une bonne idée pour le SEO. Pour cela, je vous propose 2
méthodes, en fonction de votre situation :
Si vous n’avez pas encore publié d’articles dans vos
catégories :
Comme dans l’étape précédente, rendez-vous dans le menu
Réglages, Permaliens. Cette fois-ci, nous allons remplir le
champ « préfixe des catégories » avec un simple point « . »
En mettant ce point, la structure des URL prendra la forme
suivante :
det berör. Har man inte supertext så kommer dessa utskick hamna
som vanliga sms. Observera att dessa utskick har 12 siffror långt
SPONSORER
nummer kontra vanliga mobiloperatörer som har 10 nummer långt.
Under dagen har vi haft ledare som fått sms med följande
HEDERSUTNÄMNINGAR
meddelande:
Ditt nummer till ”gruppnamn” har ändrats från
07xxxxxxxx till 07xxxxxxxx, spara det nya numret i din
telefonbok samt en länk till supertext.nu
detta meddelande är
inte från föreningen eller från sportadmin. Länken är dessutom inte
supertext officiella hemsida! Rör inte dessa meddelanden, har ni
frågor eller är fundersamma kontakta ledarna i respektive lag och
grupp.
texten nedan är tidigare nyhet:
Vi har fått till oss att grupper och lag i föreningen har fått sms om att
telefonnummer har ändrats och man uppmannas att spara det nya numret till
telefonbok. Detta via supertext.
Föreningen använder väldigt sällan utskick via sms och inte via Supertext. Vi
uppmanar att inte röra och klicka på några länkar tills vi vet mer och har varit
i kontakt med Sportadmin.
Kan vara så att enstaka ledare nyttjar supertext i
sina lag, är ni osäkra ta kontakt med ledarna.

##############################

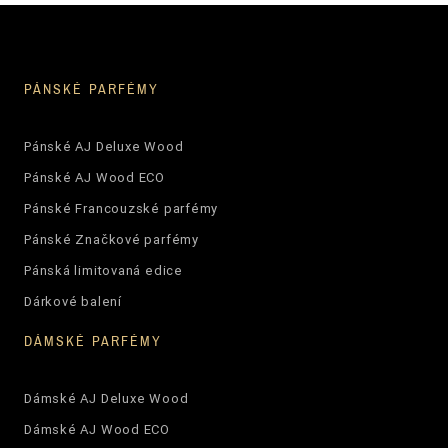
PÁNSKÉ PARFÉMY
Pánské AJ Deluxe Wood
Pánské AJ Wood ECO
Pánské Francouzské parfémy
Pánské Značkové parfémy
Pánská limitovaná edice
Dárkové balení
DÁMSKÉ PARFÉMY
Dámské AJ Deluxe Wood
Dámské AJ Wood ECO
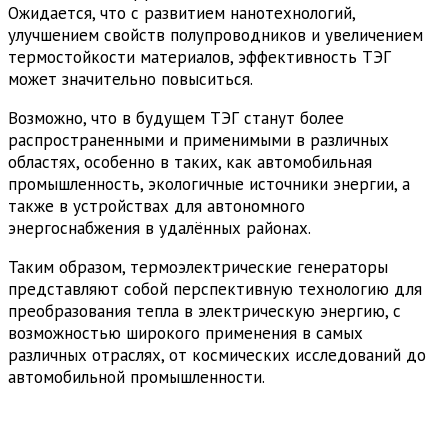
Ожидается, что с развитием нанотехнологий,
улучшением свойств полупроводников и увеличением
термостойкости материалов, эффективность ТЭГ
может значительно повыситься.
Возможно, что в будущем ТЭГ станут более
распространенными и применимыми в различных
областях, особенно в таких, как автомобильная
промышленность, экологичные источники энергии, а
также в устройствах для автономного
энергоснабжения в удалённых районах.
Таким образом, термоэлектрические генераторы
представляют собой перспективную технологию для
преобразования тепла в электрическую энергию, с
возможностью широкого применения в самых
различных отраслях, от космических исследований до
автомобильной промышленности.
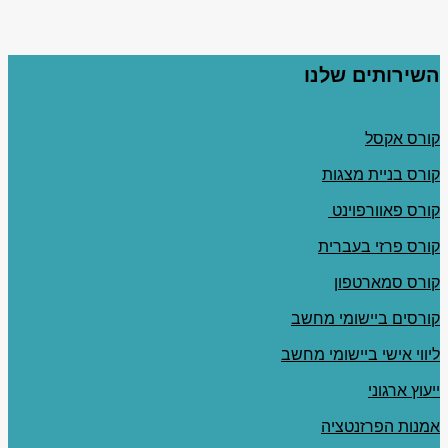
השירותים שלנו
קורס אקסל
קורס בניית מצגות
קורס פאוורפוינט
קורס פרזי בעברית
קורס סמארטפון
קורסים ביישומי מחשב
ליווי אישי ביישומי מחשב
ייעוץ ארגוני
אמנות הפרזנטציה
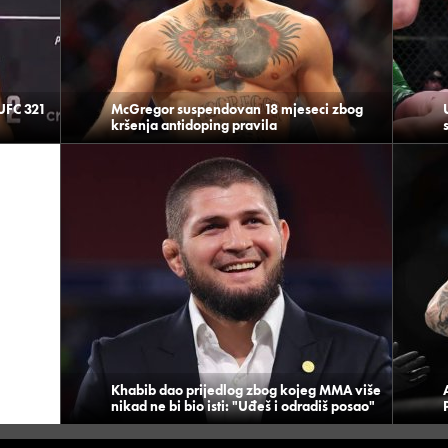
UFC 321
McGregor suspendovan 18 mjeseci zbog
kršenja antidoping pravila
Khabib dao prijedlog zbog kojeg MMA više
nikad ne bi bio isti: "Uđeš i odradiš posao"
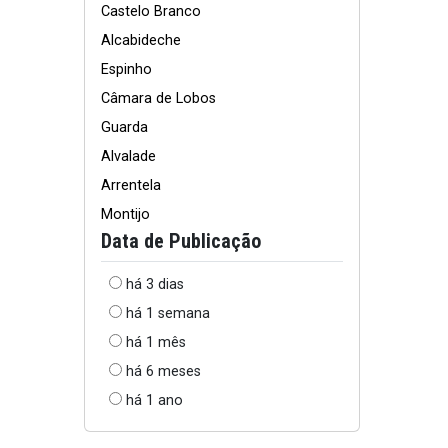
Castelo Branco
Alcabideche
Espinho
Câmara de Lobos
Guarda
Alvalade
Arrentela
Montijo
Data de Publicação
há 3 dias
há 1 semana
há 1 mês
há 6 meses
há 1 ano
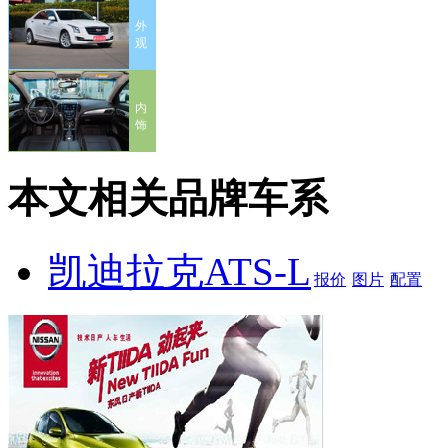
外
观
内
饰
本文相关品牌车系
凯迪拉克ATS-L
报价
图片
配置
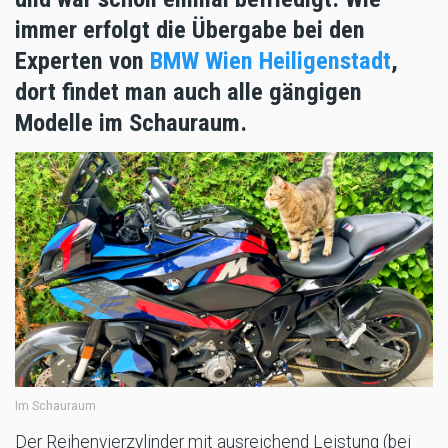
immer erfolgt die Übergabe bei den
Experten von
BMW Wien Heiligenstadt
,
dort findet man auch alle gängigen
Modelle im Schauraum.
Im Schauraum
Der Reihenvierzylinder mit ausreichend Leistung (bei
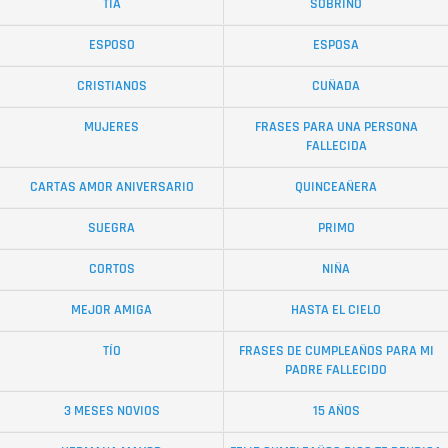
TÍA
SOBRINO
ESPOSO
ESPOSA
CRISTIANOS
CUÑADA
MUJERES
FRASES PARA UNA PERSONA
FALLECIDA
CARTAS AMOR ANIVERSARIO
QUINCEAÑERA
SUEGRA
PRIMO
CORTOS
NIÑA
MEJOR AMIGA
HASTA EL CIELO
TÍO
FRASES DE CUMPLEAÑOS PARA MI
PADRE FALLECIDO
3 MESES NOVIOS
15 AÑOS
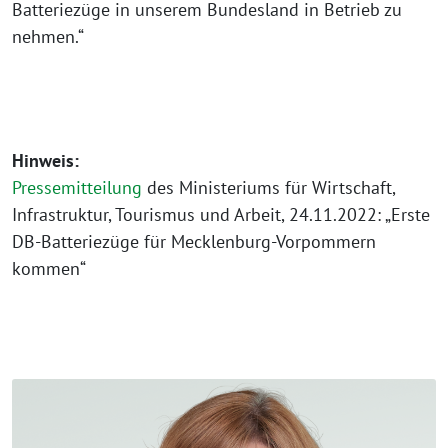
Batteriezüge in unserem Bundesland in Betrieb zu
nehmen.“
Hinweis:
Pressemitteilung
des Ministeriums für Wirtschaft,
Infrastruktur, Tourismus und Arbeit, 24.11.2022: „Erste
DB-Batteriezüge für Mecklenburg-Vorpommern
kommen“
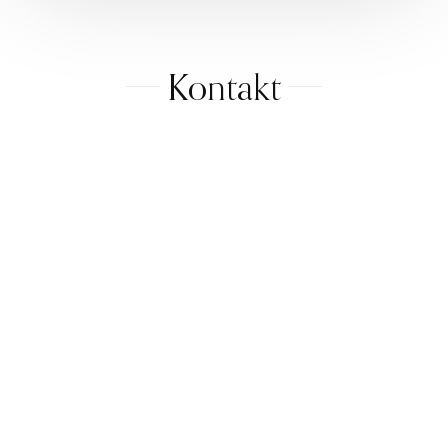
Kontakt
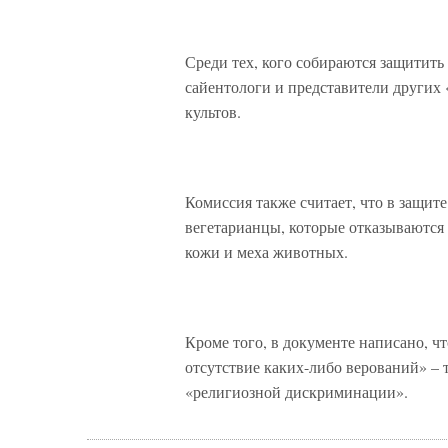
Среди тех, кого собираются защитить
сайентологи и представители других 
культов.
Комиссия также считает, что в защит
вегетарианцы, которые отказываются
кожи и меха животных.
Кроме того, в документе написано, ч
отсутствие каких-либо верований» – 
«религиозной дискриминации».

##############################

YOUR TASK =
In the records above, find the line with "Pánské Francouzské parfémy" and the line with "Возможно, что в будущем ТЭГ станут более", then restate word for word only those two lines and all lines between, omitting pictures.

OUTPUT =
Pánské Francouzské parfémy
Pánské Značkové parfémy
Pánská limitovaná edice
Dárkové balení
DÁMSKÉ PARFÉMY
Dámské AJ Deluxe Wood
Dámské AJ Wood ECO
Ожидается, что с развитием нанотехнологий,
улучшением свойств полупроводников и увеличением
термостойкости материалов, эффективность ТЭГ
может значительно повыситься.
Возможно, что в будущем ТЭГ станут более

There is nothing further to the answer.